A third of child asylum seekers in Wales have experienced racial abuse and harassment, according to a study for the charity Save The Children.
Young asylum seekers will speak at the seminar in Cardiff
Researchers from the Universities of Glamorgan and Cardiff spoke to 45 children individually, as well as others in groups.
Nearly all those interviewed felt they were "in limbo" and were anxious about their future.
The report has been discussed at a seminar in Cardiff.
Uncertain Futures estimates that, on recent figures, there could be around 1,400 young asylum seekers with their families, as well as 70 children on their own, being looked after by local councils.
Nearly all are concentrated in Cardiff, Swansea and Newport, with smaller numbers in Wrexham.
The study found that, although there was generally a warm welcome in Wales, young people who had experienced abuse and harassment blamed the media for fuelling negative perceptions.
One 12-year-old girl said: "People stare at you in a way that you are different - oh look, this person is different. Racism has happened to me. They have called me 'Paki' and they think that you are related to Osama bin Laden."
An 18-year-old spoke of being "jumped on" by a group of 15 youths.
A 16-year-old girl added: "I've noticed here that people depend a lot on the media and whatever the media say, they accept it, they don't question it."
A boy, aged 16, said: "There was an old man and I was talking to him about asylum seekers. I said, what do you think, it is terrible isn't it? And he said, 'it is terrible, they are liars'."
Healthcare and support
The report also found there were difficulties from moving location within the UK, frustration about not being allowed to work, while young people often needed to deal with quite complicated issues for their parents.
Reverend Aled Edwards, from Displaced People in Action, works closely with asylum seekers in Cardiff.
Report's areas of concern
Long waits for decisions, leaving children anxious and uncertain
Some children on their own in hotel accommodation
Inconsistency in housing
Lack of healthcare and support networks
He said: "Children often have to work as interpreters and solicitors for their parents because they learn the language and it can be a heavy burden".

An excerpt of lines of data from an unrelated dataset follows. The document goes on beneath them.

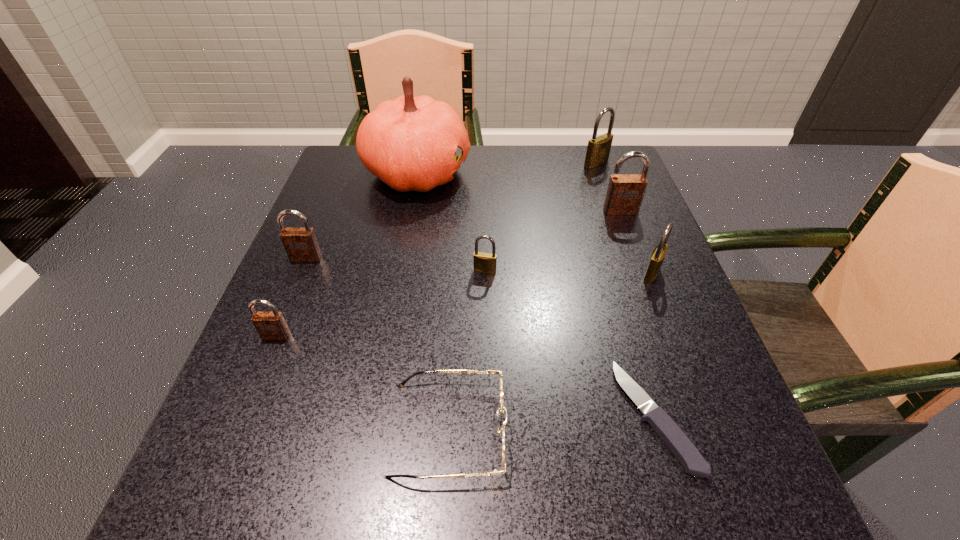 Find the location of `vacant region between the shortest object and the second biggest brown padlock`. vacant region between the shortest object and the second biggest brown padlock is located at coordinates (480, 337).

This screenshot has width=960, height=540. I want to click on the closest object relative to the farthest padlock, so click(x=625, y=192).

Where is `object that is the sixth nearest to the steak knife`? object that is the sixth nearest to the steak knife is located at coordinates (270, 325).

Identify which padlock is located as the fifth nearest to the biggest brass padlock. Please provide its 2D coordinates. Your answer should be formatted as a tuple, i.e. [(x, y)], where the tuple contains the x and y coordinates of a point satisfying the conditions above.

[(270, 325)]

Locate which padlock is the third closest to the pumpkin. Please provide its 2D coordinates. Your answer should be formatted as a tuple, i.e. [(x, y)], where the tuple contains the x and y coordinates of a point satisfying the conditions above.

[(598, 150)]

Select which brass padlock appears as the second closest to the pink pumpkin. Please provide its 2D coordinates. Your answer should be formatted as a tuple, i.e. [(x, y)], where the tuple contains the x and y coordinates of a point satisfying the conditions above.

[(598, 150)]

Identify which brass padlock is the nearest to the second biggest brass padlock. Please provide its 2D coordinates. Your answer should be formatted as a tuple, i.e. [(x, y)], where the tuple contains the x and y coordinates of a point satisfying the conditions above.

[(485, 263)]

Image resolution: width=960 pixels, height=540 pixels. What are the coordinates of `brown padlock that is the second closest one to the biggest brass padlock` in the screenshot? It's located at (300, 243).

Identify which brown padlock is the third nearest to the farthest brass padlock. Please provide its 2D coordinates. Your answer should be formatted as a tuple, i.e. [(x, y)], where the tuple contains the x and y coordinates of a point satisfying the conditions above.

[(270, 325)]

Where is `vacant area in the image that satisfies the following two spatial constraints: 1. on the front side of the smallest brass padlock; 2. on the lenses of the eighth tallest object`? Image resolution: width=960 pixels, height=540 pixels. vacant area in the image that satisfies the following two spatial constraints: 1. on the front side of the smallest brass padlock; 2. on the lenses of the eighth tallest object is located at coordinates pyautogui.click(x=487, y=429).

Richard Powell, of Save the Children in Wales, said the study was the first of its kind to look at the situation in Wales alone and it presented recommendations under 10 headings.
He said: "Children coming here to seek asylum are vulnerable and need protection, so it's important we ensure measures are in place to ease their integration into our society."
The research involved talking to children aged nine to 18, from 20 countries, ranging from Algeria to Iraq and Pakistan.
Social Justice Minister Edwina Hart spoke at the seminar, which was also addressed by a group of pupils from Willows High School in Cardiff.
Ms Hart pledged to help raise awareness of the needs of young asylum
seekers, both among the public and among professionals.